__Exercise goal__
Reproduce the entries beneath exactly, without their images.

Saved entries:
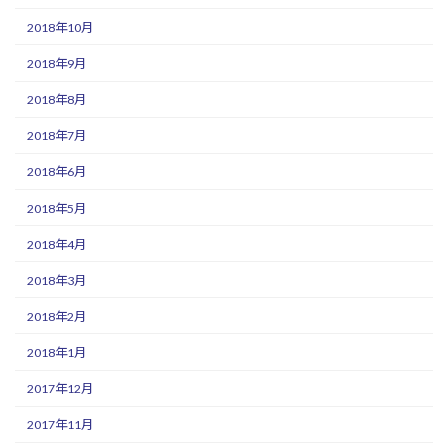
2018年10月
2018年9月
2018年8月
2018年7月
2018年6月
2018年5月
2018年4月
2018年3月
2018年2月
2018年1月
2017年12月
2017年11月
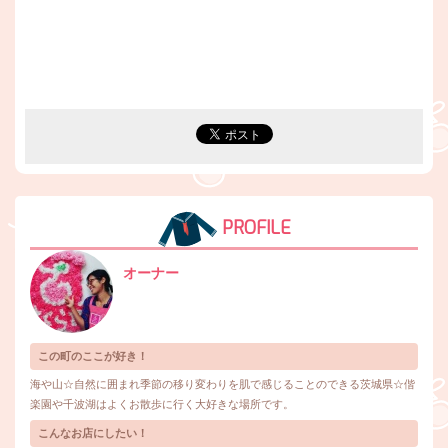
PROFILE
オーナー
この町のここが好き！
海や山☆自然に囲まれ季節の移り変わりを肌で感じることのできる茨城県☆偕
楽園や千波湖はよくお散歩に行く大好きな場所です。
こんなお店にしたい！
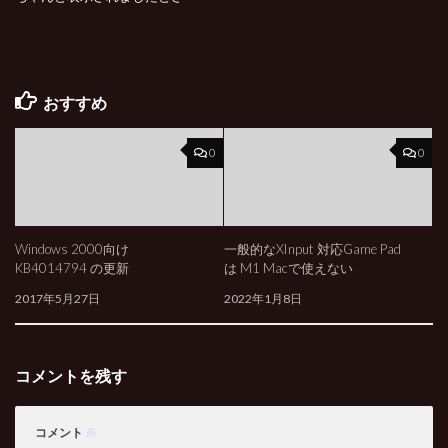
おすすめ
0
0
Windows 2000向け
一般的なXInput 対応Game Pad
KB4014794 の更新
は M1 Macで使えない
2017年5月27日
2022年1月8日
コメントを残す
コメント
※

__Written response__
2018年10月
2018年9月
2018年8月
2018年7月
2018年6月
2018年5月
2018年4月
2018年3月
2018年2月
2018年1月
2017年12月
2017年11月
PROFILE
オーナー
この町のここが好き！
海や山☆自然に囲まれ季節の移り変わりを肌で感じることのできる茨城県☆偕
楽園や千波湖はよくお散歩に行く大好きな場所です。
こんなお店にしたい！
おすすめ
0
0
Windows 2000向け
一般的なXInput 対応Game Pad
KB4014794 の更新
は M1 Macで使えない
2017年5月27日
2022年1月8日
コメントを残す
コメント
※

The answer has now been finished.